(Reuters) - A 2010 inspection by the U.S. audit industry watchdog faulted accounting giant Ernst & Young for a range of audit issues, including not getting enough supporting evidence and problems with testing the fair value of financial instruments.
The Public Company Accounting Oversight Board (PCAOB) watchdog released the inspection report publicly for the first time on Thursday. It encompassed a review of 62 audits performed by the firm in 2010, plus one audit in which Ernst & Young played a role, but did not serve as the lead auditor.
Of the 63 total audits reviewed, the PCAOB identified a variety of problems in 13 of them. That is up from a 2009 inspection report in which 58 audits were reviewed and only five deficiencies were found.
Under its rules, the PCAOB, in some circumstances, must delay for a year the public release of negative findings from an inspection report.

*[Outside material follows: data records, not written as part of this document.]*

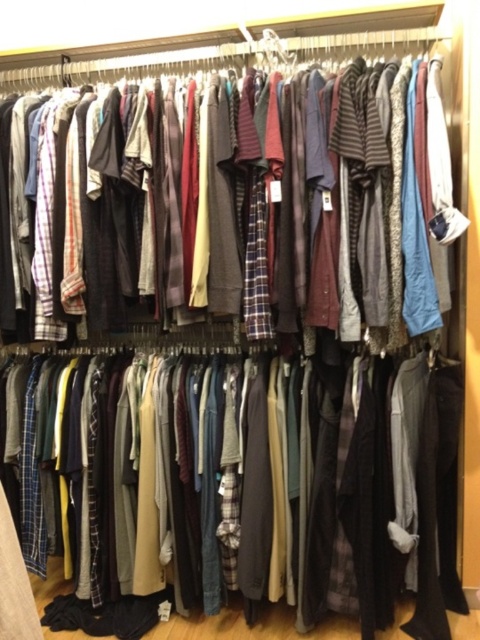 Measure the distance between dark gray sweater at center and plaid fabric shirts at center.

The distance of dark gray sweater at center from plaid fabric shirts at center is 20.07 inches.

Is dark gray sweater at center positioned at the back of plaid fabric shirts at center?

Yes, it is.

Between point (431, 573) and point (295, 122), which one is positioned behind?

The point (431, 573) is behind.

Locate an element on the screen. dark gray sweater at center is located at coordinates (241, 477). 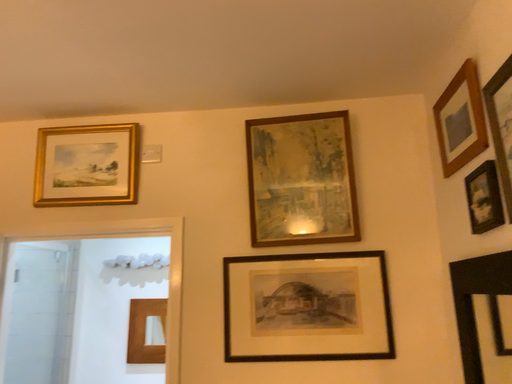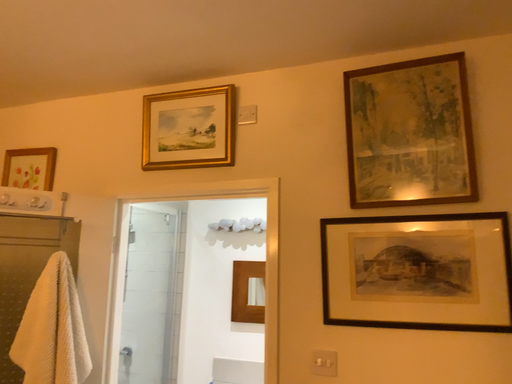 Question: Which way did the camera rotate in the video?

Choices:
 (A) rotated left
 (B) rotated right

Answer: (A) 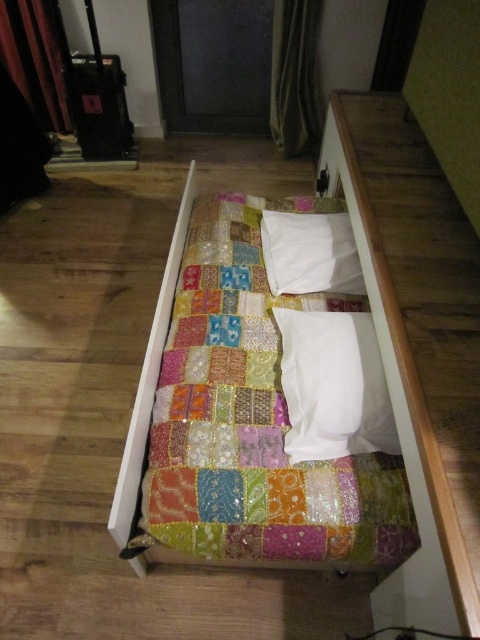 You are a delivery robot that is 12 inches wide. You are in the room and need to move from the entrance to the suitcase in the background. There are two white soft pillows on the bed. Can you pass between the white soft pillow at center and the white soft pillow at upper center?

The distance between the white soft pillow at center and the white soft pillow at upper center is 14.47 inches. Since the robot is 12 inches wide, it can pass between them as the space is wider than the robot.

You are standing in a small room and see the patchwork fabric bed at center and the white soft pillow at upper center. Which object is closer to the ceiling?

The white soft pillow at upper center is closer to the ceiling because it is positioned above the patchwork fabric bed at center. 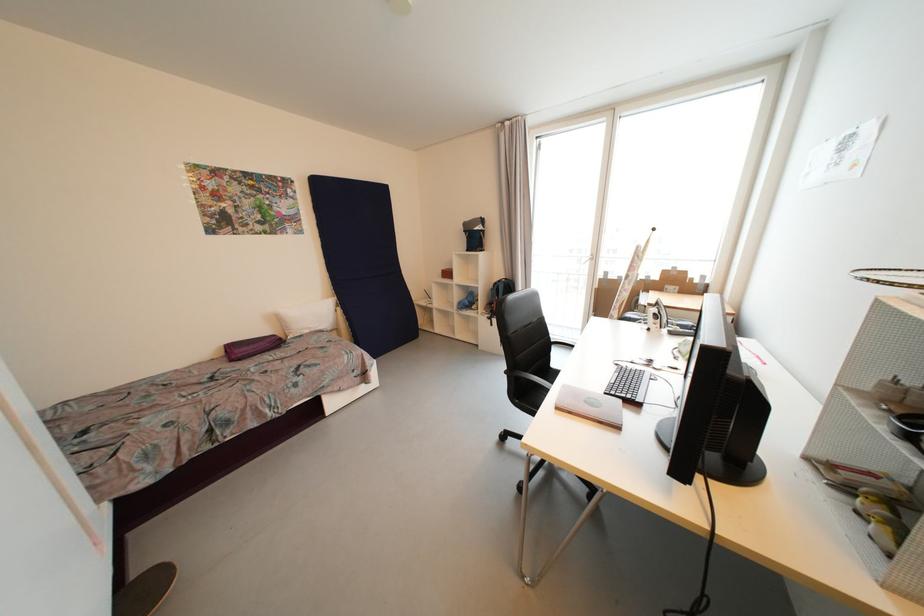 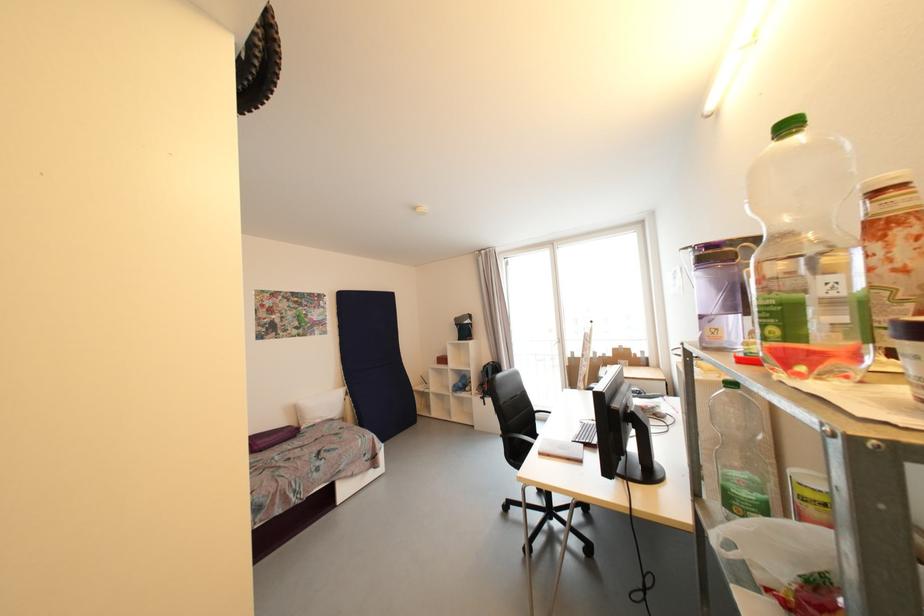 Find the pixel in the second image that matches [501,285] in the first image.

(490, 368)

In a response accompanying the PCAOB’s findings, Ernst & Young said that while it did “not agree with the specific characterization of the work we performed in all cases, on an overall basis we do agree with certain findings in the report and, where applicable, have taken actions to address such findings.”
The PCAOB’s report on Ernst & Young is the last to be released in a series of 2010 inspections of the Big Four audit firms.
At PricewaterhouseCoopers there were problems in 28 audits out of 76 audits reviewed.
For Deloitte & Touche, problems were found in 26 of the 58 audits reviewed.
KPMG had 12 problems with 54 audits reviewed.
The PCAOB was created in 2002 by the post-Enron Sarbanes-Oxley corporate governance and accounting reform law.
In recent years, the audit watchdog has started taking a harder look at major accounting firms.
The PCAOB earlier this year imposed the longest-ever ban against a partner of a Big Four firm when it accused former Ernst & Young partner Peter O‘Toole of faking audit documents.